You’re on a Vacation High
Vacation highs are real. So even if you are not under the influence of any drug of any kind, you are still vacationing. There’s no schoolwork, or regular work, or whatever stressors your real life brings you. Vacation highs are insulating. That means you can hardly remember real life concerns while in this bubble. This kind of intoxication is just as inhibiting to coherent thought as alcohol in certain respects. Unless your real life bears striking resemblance to your vacationing life then the fact that you’re jubilant while chilling on the beach with a mojito and this guy or gal by your side says nothing (literally!) about whether it would “work” in less picturesque settings or scenarios.
You Haven’t Been Tested
This friendships is all about sex, shots, and sand (beaches, but I really wanted a third “s”.) There’s no fighting about, well, anything. It is just good old fashioned fun, and all the things that you would scrupulously look for in a man/woman you aren’t looking for now. But that’s irrational because If you are considering them for a relationship then you need to consider real-life qualities that you have no means of finding out in this setting. I am not suggesting that you start grilling them, making them jump through hoops, or devising tests for them. I am suggesting you drop the idea of a serious relationship with this person entirely.
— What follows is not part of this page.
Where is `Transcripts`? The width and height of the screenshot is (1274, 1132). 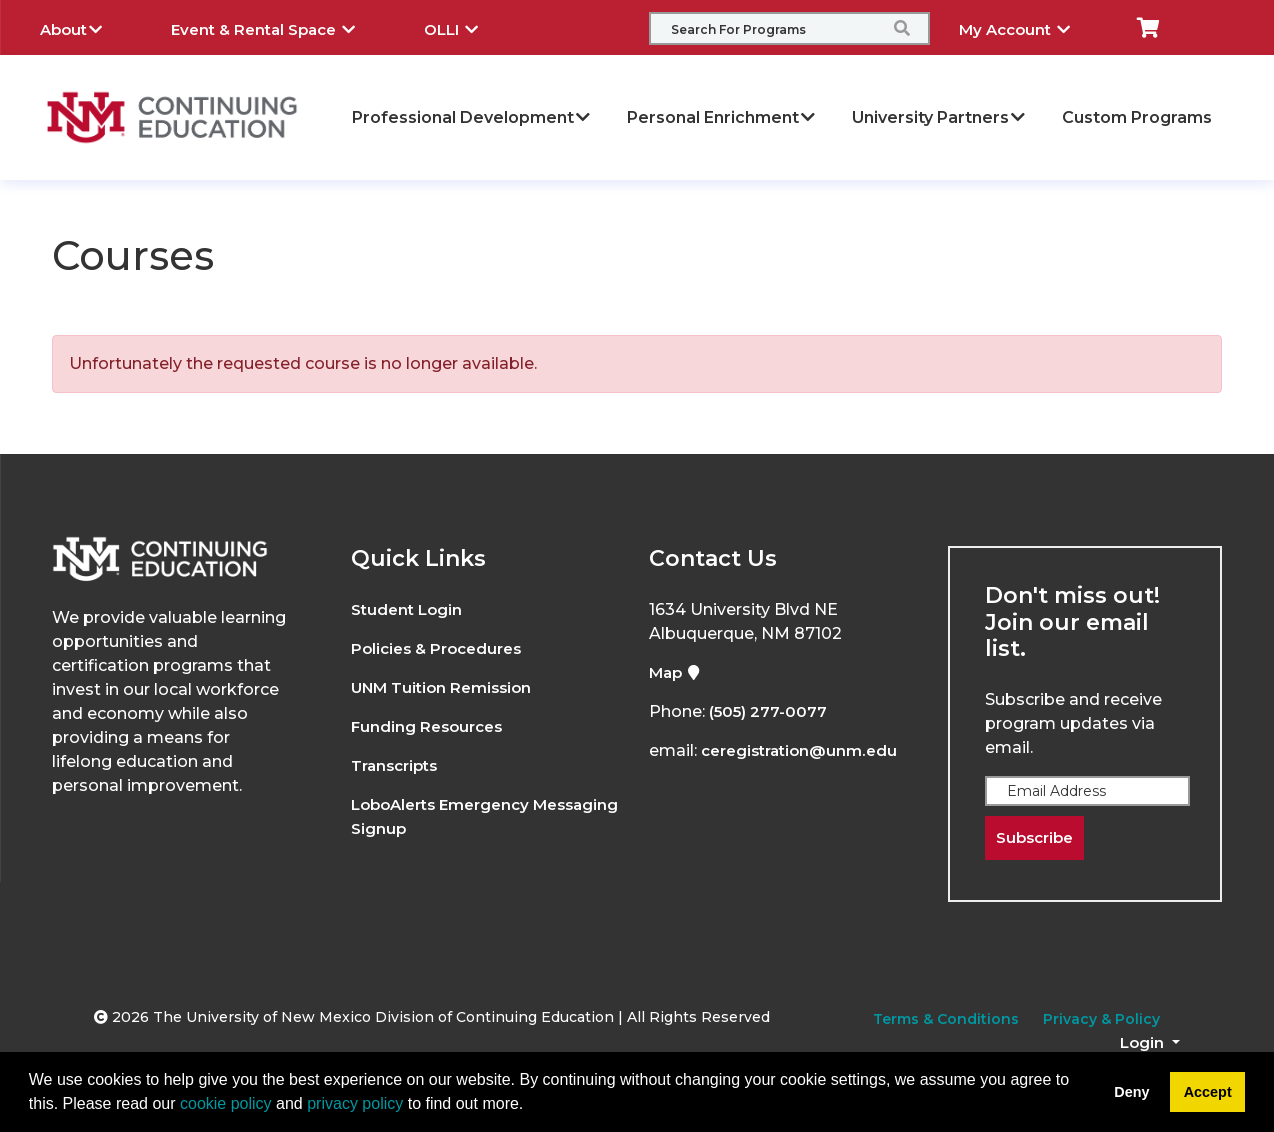 Transcripts is located at coordinates (398, 765).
You Know Nothing (Jon Snow…)
Okay, not literally nothing. But nothing about this person. As annoying as this may be, many people change bits of their lives and personas on Spring Break because it is a chance to reinvent themselves for a little while. Some change over half of who they are. Some aren’t even themselves on Spring Break at all. Which means that you’ve never really met them… Would you start a relationship with somebody you’ve never met? What are the chances that, coincidentally, their everyday persona pleases you as much as their Spring Break persona? Probably should not risk it.
It Is Good Practice
It is often said that the only constant in life is change. At the risk of sounding overly-philosophical, It is an extremely valuable skillset to remain unflappable in the face of change. It is also a Buddhist tenet that is often popularly misunderstood. The tenet says to neither cling to the negative events in your life nor the positive events in your life. Because they will both inevitably change into something else. It doesn’t mean you should be apathetic like many extract from this idea. It means more that you should try to understand that everything is temporary. Impermanent. Enjoy it while it lasts, and no longer than that. A fling that ends, and moreover that you allow to end without making a fuss, is truly good practice for developing your acceptance of impermanence.
Long Distance Is So Hard
If the philosophical suggestion is not doing it for you, let’s return firmly to the world of pragmatism. Long distance is simply really freakin’ hard. Unless you are abundantly lucky, and this person happens to live down the block from you, then you will most likely be starting a long distance relationship if you start up something serious with this person. Are you prepared to go to parties alone? Weekends with them will never be a given, and you will constantly be paranoid about what they are doing. Plus, it hardly EVER works out.
Taking Things Seriously Is Stressful
Last but not least, you are on Spring Break to have fun! Being worried about if this person’s feelings for you are more than skin deep is not fun. Being territorial is not fun. And trying to impress this person and spending all of your time with them to try and get a read on them is not fun. You are there to have a good time and de-stress. That’s why you went in the first place. Plus, your friends will probably feel neglected if you’re on the beach watching the sunset with this person while they are dancing and bonding. Just keep it light, and you will return home rejuvenated, and not with extra baggage.